Customers have been attracted to Temu and Shein for bargains. While items may take a week or longer to arrive, the companies can sell items cheaply primarily because they don't have large inventory stored in U.S. warehouses, eliminating costs that Amazon and U.S. sellers have. They ship many products directly from China based on consumer demand instead of having large inventory sitting in warehouses in advance.

Shein has grown into America's largest fast-fashion seller, according to Earnest Analytics. The company regularly updates its inventory and is known to consistently be on top of fashion trends, though it has lately looked to expand its product offerings beyond fashion. Temu, meanwhile, sells a diverse assortment of products.

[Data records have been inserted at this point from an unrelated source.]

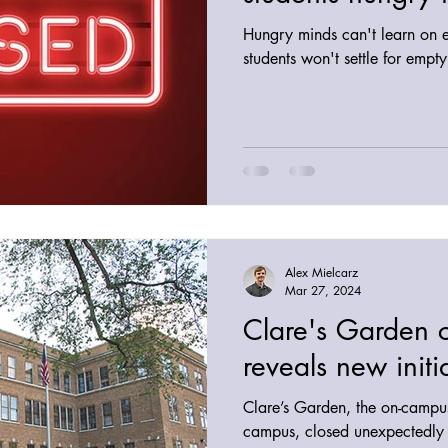
Hungry minds can't learn on 
students won't settle for empt
Alex Mielcarz
Mar 27, 2024
Clare's Garden 
reveals new initi
Clare’s Garden, the on-campus
campus, closed unexpectedly 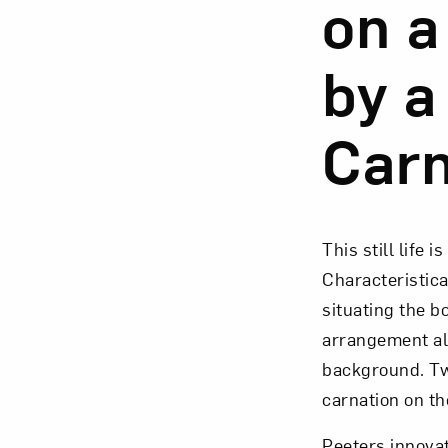
on a
by a
Carn
This still life 
Characteristica
situating the b
arrangement als
background. Tw
carnation on th
Peeters innovat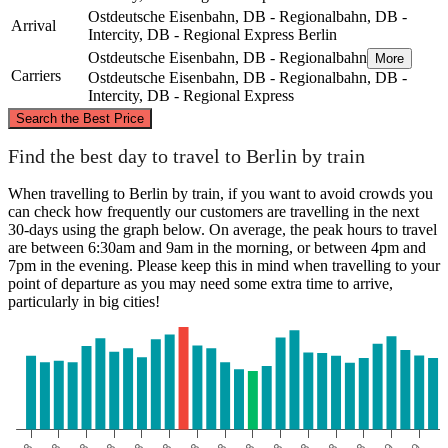
Ostdeutsche Eisenbahn, DB - Regionalbahn, DB -
Arrival
Intercity, DB - Regional Express
Berlin
Ostdeutsche Eisenbahn, DB - Regionalbahn
More
Carriers
Ostdeutsche Eisenbahn, DB - Regionalbahn, DB -
Intercity, DB - Regional Express
©
CARTO
, ©
OpenStreetMap
contributors
Search the Best Price
Bad Doberan
Find the best day to travel to Berlin by train
When travelling to Berlin by train, if you want to avoid crowds you
can check how frequently our customers are travelling in the next
30-days using the graph below. On average, the peak hours to travel
are between 6:30am and 9am in the morning, or between 4pm and
7pm in the evening. Please keep this in mind when travelling to your
point of departure as you may need some extra time to arrive,
particularly in big cities!
Berlin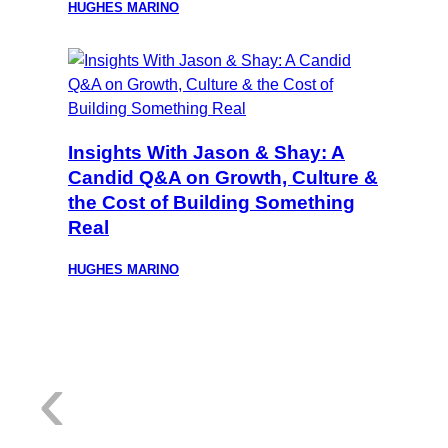
HUGHES MARINO
Insights With Jason & Shay: A
Candid Q&A on Growth, Culture &
the Cost of Building Something
Real
HUGHES MARINO
:
‹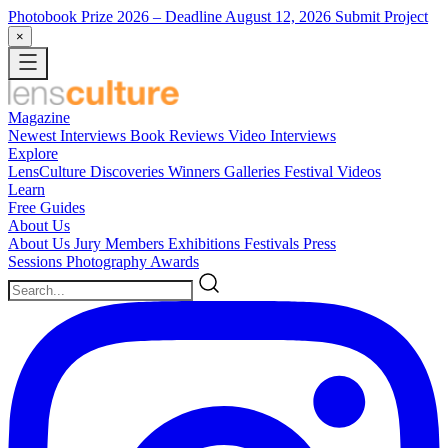
Photobook Prize 2026
– Deadline August 12, 2026
Submit Project
×
Magazine
Newest
Interviews
Book Reviews
Video Interviews
Explore
LensCulture Discoveries
Winners Galleries
Festival Videos
Learn
Free Guides
About Us
About Us
Jury Members
Exhibitions
Festivals
Press
Sessions
Photography Awards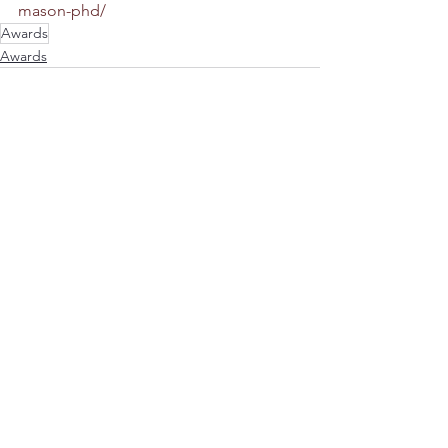
mason-phd/
Awards
Awards
Comments
Write a comment...
Donations
© Mason Lab 2026 | All Rights Reserved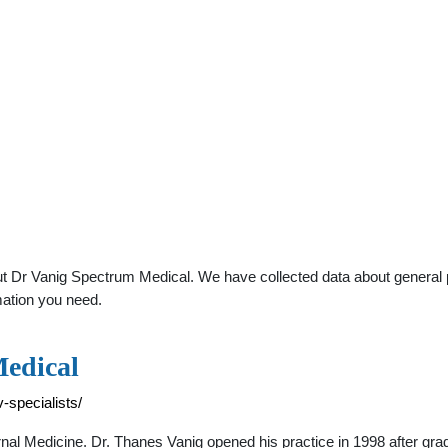
 Dr Vanig Spectrum Medical. We have collected data about general pra
mation you need.
Medical
-specialists/
al Medicine. Dr. Thanes Vanig opened his practice in 1998 after 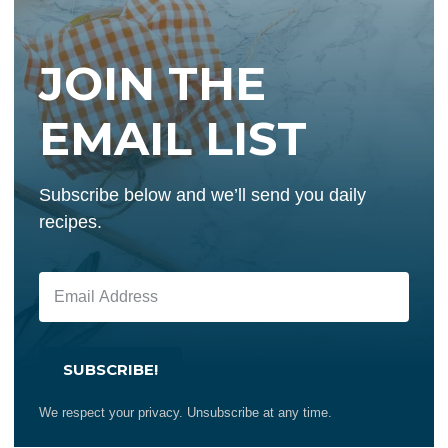
JOIN THE
EMAIL LIST
Subscribe below and we’ll send you daily
recipes.
SUBSCRIBE!
We respect your privacy. Unsubscribe at any time.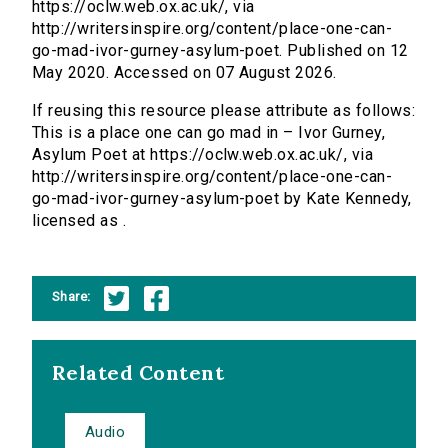
https://oclw.web.ox.ac.uk/, via
http://writersinspire.org/content/place-one-can-
go-mad-ivor-gurney-asylum-poet. Published on 12
May 2020. Accessed on 07 August 2026.
If reusing this resource please attribute as follows:
This is a place one can go mad in – Ivor Gurney,
Asylum Poet at https://oclw.web.ox.ac.uk/, via
http://writersinspire.org/content/place-one-can-
go-mad-ivor-gurney-asylum-poet by Kate Kennedy,
licensed as .
Share:
Related Content
Audio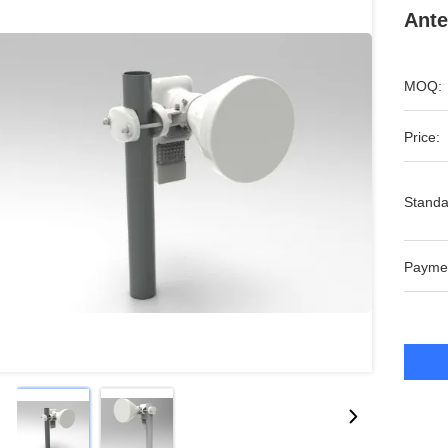
Ante
MOQ:
Price:
Standa
Payme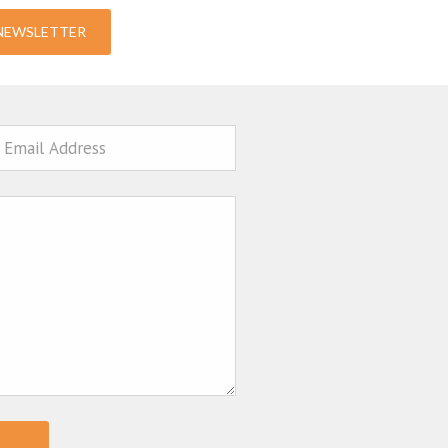
-NEWSLETTER
ail
sage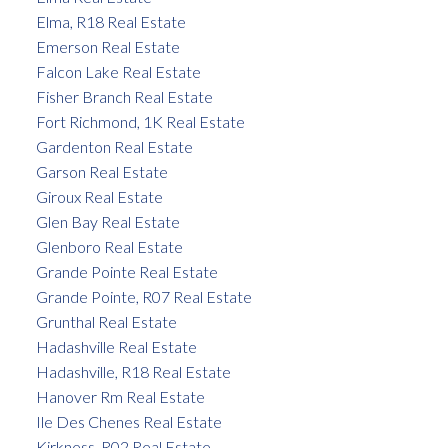
Elma, R18 Real Estate
Emerson Real Estate
Falcon Lake Real Estate
Fisher Branch Real Estate
Fort Richmond, 1K Real Estate
Gardenton Real Estate
Garson Real Estate
Giroux Real Estate
Glen Bay Real Estate
Glenboro Real Estate
Grande Pointe Real Estate
Grande Pointe, R07 Real Estate
Grunthal Real Estate
Hadashville Real Estate
Hadashville, R18 Real Estate
Hanover Rm Real Estate
Ile Des Chenes Real Estate
Kirkness, R02 Real Estate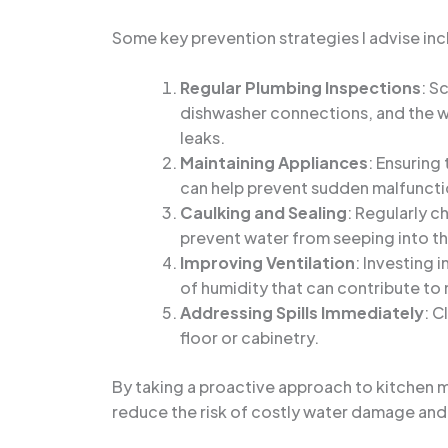
Some key prevention strategies I advise inc
Regular Plumbing Inspections
: S
dishwasher connections, and the wa
leaks.
Maintaining Appliances
: Ensuring
can help prevent sudden malfuncti
Caulking and Sealing
: Regularly c
prevent water from seeping into th
Improving Ventilation
: Investing 
of humidity that can contribute to
Addressing Spills Immediately
: C
floor or cabinetry.
By taking a proactive approach to kitchen m
reduce the risk of costly water damage and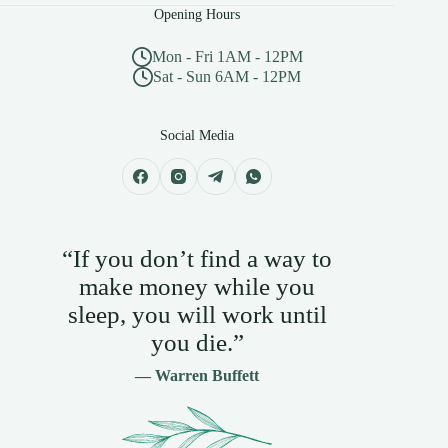
Opening Hours
Mon - Fri 1AM - 12PM
Sat - Sun 6AM - 12PM
Social Media
“If you don’t find a way to
make money while you
sleep, you will work until
you die.”
— Warren Buffett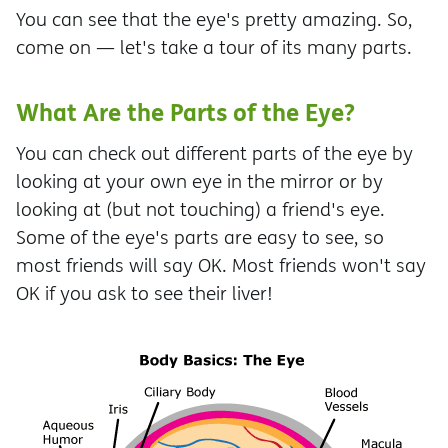
You can see that the eye's pretty amazing. So,
come on — let's take a tour of its many parts.
What Are the Parts of the Eye?
You can check out different parts of the eye by
looking at your own eye in the mirror or by
looking at (but not touching) a friend's eye.
Some of the eye's parts are easy to see, so
most friends will say OK. Most friends won't say
OK if you ask to see their liver!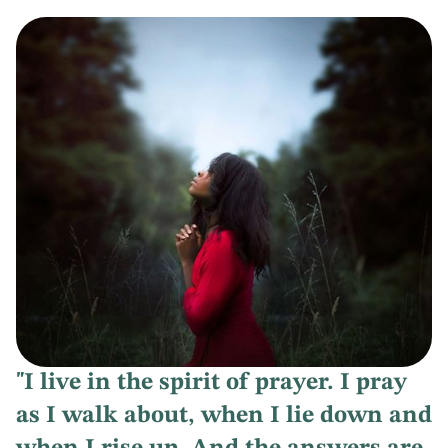
"I live in the spirit of prayer. I pray
as I walk about, when I lie down and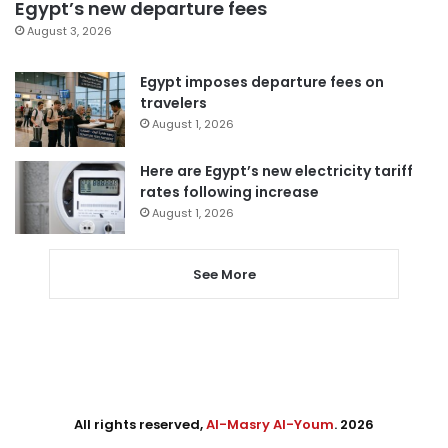
Egypt’s new departure fees
August 3, 2026
Egypt imposes departure fees on
travelers
August 1, 2026
Here are Egypt’s new electricity tariff
rates following increase
August 1, 2026
See More
All rights reserved,
Al-Masry Al-Youm
. 2026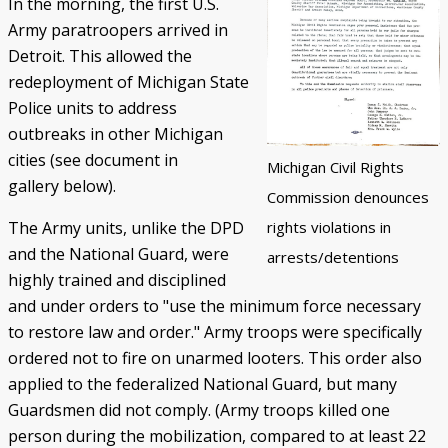
In the morning, the first U.S.
Army paratroopers arrived in
Detroit. This allowed the
redeployment of Michigan State
Police units to address
outbreaks in other Michigan
cities (see document in
Michigan Civil Rights
gallery below).
Commission denounces
The Army units, unlike the DPD
rights violations in
and the National Guard, were
arrests/detentions
highly trained and disciplined
and under orders to "use the minimum force necessary
to restore law and order." Army troops were specifically
ordered not to fire on unarmed looters. This order also
applied to the federalized National Guard, but many
Guardsmen did not comply. (Army troops killed one
person during the mobilization, compared to at least 22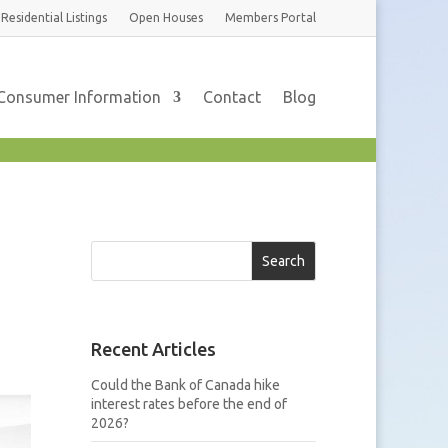
Residential
Listings
Open Houses
Members
Portal
Consumer Information
Contact
Blog
Search
Recent Articles
Could the Bank of Canada hike
interest rates before the end of
2026?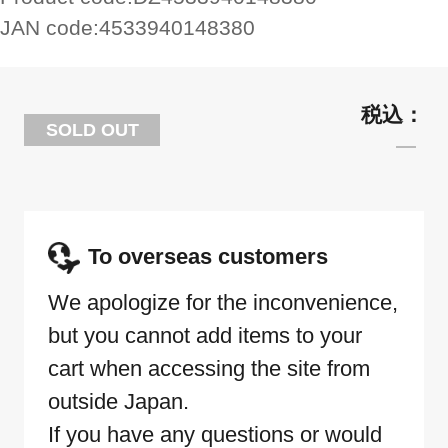
JAN code:
4533940148380
SOLD OUT
To overseas customers
We apologize for the inconvenience,
but you cannot add items to your
cart when accessing the site from
outside Japan.
If you have any questions or would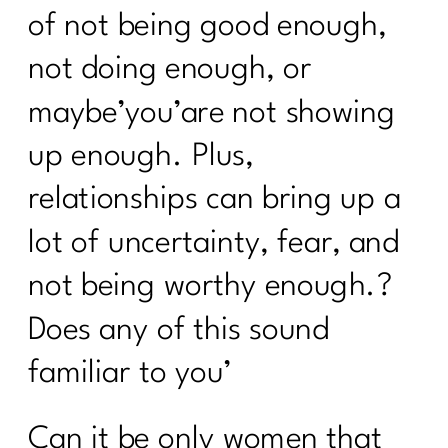
of not being good enough,
not doing enough, or
maybe’you’are not showing
up enough. Plus,
relationships can bring up a
lot of uncertainty, fear, and
not being worthy enough.?
Does any of this sound
familiar to you’
Can it be only women that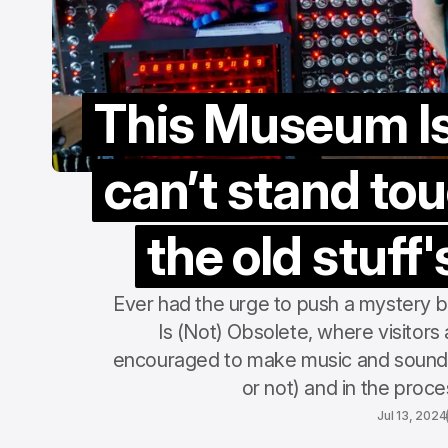
This Museum Is 
can’t stand tou
the old stuff'
Ever had the urge to push a mystery b
Is (Not) Obsolete, where visitors a
encouraged to make music and sound w
or not) and in the proc
Jul 13, 2024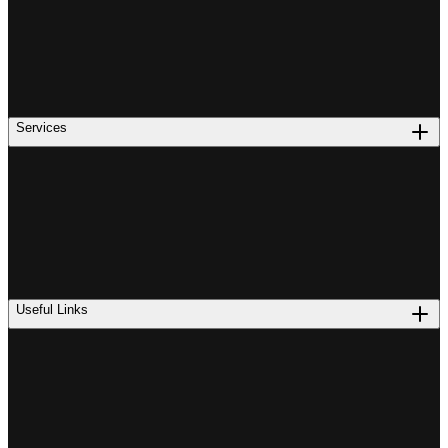
Services
Useful Links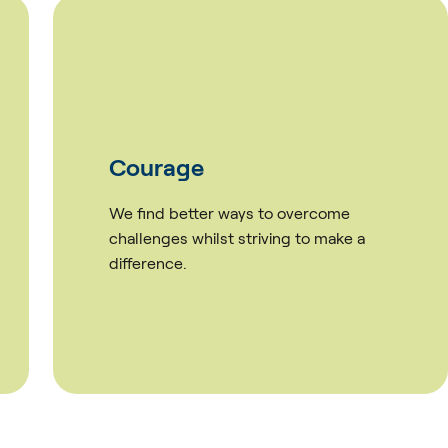
Culture
rcome
We value our team and are inves
 make a
working together towards great
results.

Unlike Amazon, Shein and Temu can't replace a grocery store run with fast deliveries of household essentials such as toilet paper. But some Amazon customers say the firms are offering similar goods to those found on Amazon but for lower prices.

Lynn Hatch, an Amazon shopper who lives in North Texas, first heard about Temu late last year from a friend. After browsing the website, she found a painting similar to one on Amazon, but for roughly half the price.

Aside from Temu's clothing, which Hatch has tried but hasn't liked, she has shopped on the site for kitchenware and arts and crafts.

"I find myself now looking at Temu first to see if there is a suitable option before going to Amazon," said Hatch, 42. "Temu takes a little bit longer to arrive, but the quality so far has been about the same. Most products these days are produced in China anyway."

Shein and Temu also can't typically compete with Amazon for the delivery advantages built around its Prime subscription service, thanks to a vast logistics network Amazon spent years building.

"It is very difficult to crack Amazon," said Neil Saunders, a retail analyst at GlobalData. "If Shein says, 'Well, we want to offer the same delivery services as Amazon.' I mean, good luck with that."

Amazon must balance its brand as a reliable retailer versus potentially cheapening its image by mirroring Temu and Shein with lower-priced products, said Tadelis, the former Amazon executive. Customers may be sacrificing quality of products by shopping on Temu and Shein because products are priced so low, he said.

In online reviews and forums, some Shein and Temu customers have expressed concerns after not receiving quality products and said they restrict their purchases to items that are less likely to break in shipping, such as hair clips or laundry bags." [1]

1. EXCHANGE --- Amazon Wrestles With Rivals That Offer Low Prices. Herrera, Sebastian; Shen, Lu.  Wall Street Journal, Eastern edition; New York, N.Y.. 23 Sep 2023: B.1.